Het in het onderdeel bestreden oordeel van het hof komt erop neer dat de aan [verweerder 1] en Neptunus verweten handelingen als onrechtmatig jegens [eiser] kunnen worden aangemerkt indien [verweerder 1] en Neptunus op grond van de hun bekende omstandigheden ten tijde van de verweten handelingen rekening hadden moeten houden met de mogelijkheid dat de vordering van [eiser] tot ontbinding van de koopovereenkomst zou worden toegewezen. Dit oordeel geeft niet blijk van een onjuiste rechtsopvatting. Het onderdeel is derhalve tevergeefs voorgesteld.
3.4 De onderdelen 2 - 5 klagen dat, ook indien de door het hof in rov. 2.6 geformuleerde maatstaf op zichzelf in cassatie stand zou houden, het hof in zijn rov. 2.4, 2.5, 2.7 en 2.8 daaraan een in verschillende opzichten onjuiste, onbegrijpelijke althans onvoldoende gemotiveerde toepassing heeft gegeven. De onderdelen falen. Hetgeen het hof in de hier bestreden overwegingen heeft overwogen, geeft niet blijk van een onjuiste rechtsopvatting.

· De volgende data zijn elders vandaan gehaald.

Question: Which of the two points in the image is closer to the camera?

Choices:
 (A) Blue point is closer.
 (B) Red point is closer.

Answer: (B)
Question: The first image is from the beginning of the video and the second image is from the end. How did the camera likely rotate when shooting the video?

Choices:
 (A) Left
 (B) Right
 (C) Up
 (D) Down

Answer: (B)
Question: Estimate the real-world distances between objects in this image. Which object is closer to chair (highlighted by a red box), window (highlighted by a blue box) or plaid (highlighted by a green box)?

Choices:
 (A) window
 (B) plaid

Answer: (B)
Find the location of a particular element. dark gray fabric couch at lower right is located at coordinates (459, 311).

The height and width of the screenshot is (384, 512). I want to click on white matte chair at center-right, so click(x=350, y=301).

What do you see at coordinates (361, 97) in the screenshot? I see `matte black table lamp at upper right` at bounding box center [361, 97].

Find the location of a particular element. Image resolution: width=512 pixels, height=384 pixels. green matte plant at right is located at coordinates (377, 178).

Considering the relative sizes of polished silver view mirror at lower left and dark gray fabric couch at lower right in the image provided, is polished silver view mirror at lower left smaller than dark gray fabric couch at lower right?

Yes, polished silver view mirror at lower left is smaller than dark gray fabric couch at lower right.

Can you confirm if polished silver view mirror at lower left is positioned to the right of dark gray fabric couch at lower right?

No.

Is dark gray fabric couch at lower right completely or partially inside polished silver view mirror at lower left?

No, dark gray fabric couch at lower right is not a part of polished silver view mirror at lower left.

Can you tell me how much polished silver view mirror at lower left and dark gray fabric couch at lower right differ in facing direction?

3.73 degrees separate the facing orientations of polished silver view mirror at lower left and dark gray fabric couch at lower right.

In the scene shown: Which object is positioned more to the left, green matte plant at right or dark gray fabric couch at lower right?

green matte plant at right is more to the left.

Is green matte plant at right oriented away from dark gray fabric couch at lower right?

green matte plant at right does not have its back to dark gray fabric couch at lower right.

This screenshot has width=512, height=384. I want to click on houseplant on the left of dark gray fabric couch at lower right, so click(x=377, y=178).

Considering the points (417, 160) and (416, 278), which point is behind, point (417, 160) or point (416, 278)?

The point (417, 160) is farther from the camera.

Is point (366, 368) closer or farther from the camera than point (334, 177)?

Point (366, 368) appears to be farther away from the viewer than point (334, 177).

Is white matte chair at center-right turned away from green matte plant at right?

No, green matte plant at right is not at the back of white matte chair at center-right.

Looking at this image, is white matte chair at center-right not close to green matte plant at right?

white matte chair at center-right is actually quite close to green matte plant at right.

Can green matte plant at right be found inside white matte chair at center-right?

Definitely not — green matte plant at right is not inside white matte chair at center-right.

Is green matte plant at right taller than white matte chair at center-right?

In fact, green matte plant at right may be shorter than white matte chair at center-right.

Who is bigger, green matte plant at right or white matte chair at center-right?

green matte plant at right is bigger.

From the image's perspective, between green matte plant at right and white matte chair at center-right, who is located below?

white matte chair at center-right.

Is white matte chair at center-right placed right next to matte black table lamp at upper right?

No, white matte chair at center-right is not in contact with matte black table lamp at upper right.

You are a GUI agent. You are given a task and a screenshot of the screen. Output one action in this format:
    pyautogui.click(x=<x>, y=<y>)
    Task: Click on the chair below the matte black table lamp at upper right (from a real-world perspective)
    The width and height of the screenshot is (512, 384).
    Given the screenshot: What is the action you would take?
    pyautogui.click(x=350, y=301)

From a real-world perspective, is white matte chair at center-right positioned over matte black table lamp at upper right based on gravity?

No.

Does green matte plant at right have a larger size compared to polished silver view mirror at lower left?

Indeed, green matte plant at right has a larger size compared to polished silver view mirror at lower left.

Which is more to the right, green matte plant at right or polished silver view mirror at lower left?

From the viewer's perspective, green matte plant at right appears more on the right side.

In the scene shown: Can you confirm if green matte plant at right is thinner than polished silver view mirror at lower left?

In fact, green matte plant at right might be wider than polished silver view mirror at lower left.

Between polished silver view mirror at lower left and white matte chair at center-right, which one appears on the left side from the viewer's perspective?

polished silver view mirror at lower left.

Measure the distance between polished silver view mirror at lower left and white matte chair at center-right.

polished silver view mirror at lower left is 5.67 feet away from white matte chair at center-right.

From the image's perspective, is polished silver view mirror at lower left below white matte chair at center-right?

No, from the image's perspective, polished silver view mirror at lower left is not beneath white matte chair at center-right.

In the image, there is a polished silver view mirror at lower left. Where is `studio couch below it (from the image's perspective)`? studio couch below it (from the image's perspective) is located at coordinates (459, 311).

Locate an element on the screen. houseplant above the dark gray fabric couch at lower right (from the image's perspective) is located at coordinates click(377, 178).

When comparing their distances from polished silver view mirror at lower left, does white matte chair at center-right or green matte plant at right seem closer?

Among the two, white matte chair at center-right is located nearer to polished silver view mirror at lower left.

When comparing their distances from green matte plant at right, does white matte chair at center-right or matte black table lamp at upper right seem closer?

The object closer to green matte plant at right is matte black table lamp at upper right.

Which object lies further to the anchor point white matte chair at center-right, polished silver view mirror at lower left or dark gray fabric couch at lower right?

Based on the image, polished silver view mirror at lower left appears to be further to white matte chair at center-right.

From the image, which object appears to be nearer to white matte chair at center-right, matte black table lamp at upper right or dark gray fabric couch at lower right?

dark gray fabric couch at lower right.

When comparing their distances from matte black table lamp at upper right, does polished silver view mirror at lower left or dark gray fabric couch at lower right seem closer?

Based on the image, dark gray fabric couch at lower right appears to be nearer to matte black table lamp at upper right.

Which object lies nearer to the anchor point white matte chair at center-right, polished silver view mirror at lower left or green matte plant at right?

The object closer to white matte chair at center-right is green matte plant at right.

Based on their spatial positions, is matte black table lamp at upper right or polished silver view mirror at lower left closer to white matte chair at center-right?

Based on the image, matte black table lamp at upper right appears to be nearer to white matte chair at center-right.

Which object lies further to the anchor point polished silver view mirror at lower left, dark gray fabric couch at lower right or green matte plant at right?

Het is in het licht van het debat van partijen en met name de door [eiser] aangevoerde stellingen niet onbegrijpelijk en behoefde evenmin nadere motivering.
3.5 Onderdeel 6 klaagt dat het hof ten onrechte en zonder toereikende motivering geheel stilzwijgend is voorbijgegaan aan de door [eiser] subsidiair naar voren gebrachte grondslag van zijn vordering dat, zo [verweerder 1] en Neptunus niet onrechtmatig jegens [eiser] hebben gehandeld, zij ongegrond zijn verrijkt ten koste van [eiser]. Het onderdeel verwijst daartoe naar de memorie van grieven en naar de oproeping na verwijzing. Op beide plaatsen wordt deze grondslag wel genoemd, maar zonder enige toelichting of feitelijke uitwerking. Kennelijk en niet onbegrijpelijk heeft het hof deze stelling dan ook als onvoldoende gemotiveerd aangemerkt. Door hiervan uitgaande deze stelling onbesproken te laten, heeft het hof niet blijk gegeven van een onjuiste rechtsopvatting. Dit oordeel behoefde ook geen nadere motivering. Het onderdeel mist derhalve doel.
4. Beslissing
De Hoge Raad:
verwerpt het beroep;
veroordeelt [eiser] in de kosten van het geding in cassatie, tot op deze uitspraak aan de zijde van [verweerder 1] begroot op € 1.159,34 aan verschotten en € 2.200,-- voor salaris, en aan de zijde van Neptunus begroot op nihil.
Dit arrest is gewezen door de vice-president P. Neleman als voorzitter en de raadsheren E.J. Numann, J.C. van Oven, W.A.M. van Schendel en F.B. Bakels, en in het openbaar uitgesproken door de vice-president P. Neleman op 8 juli 2005.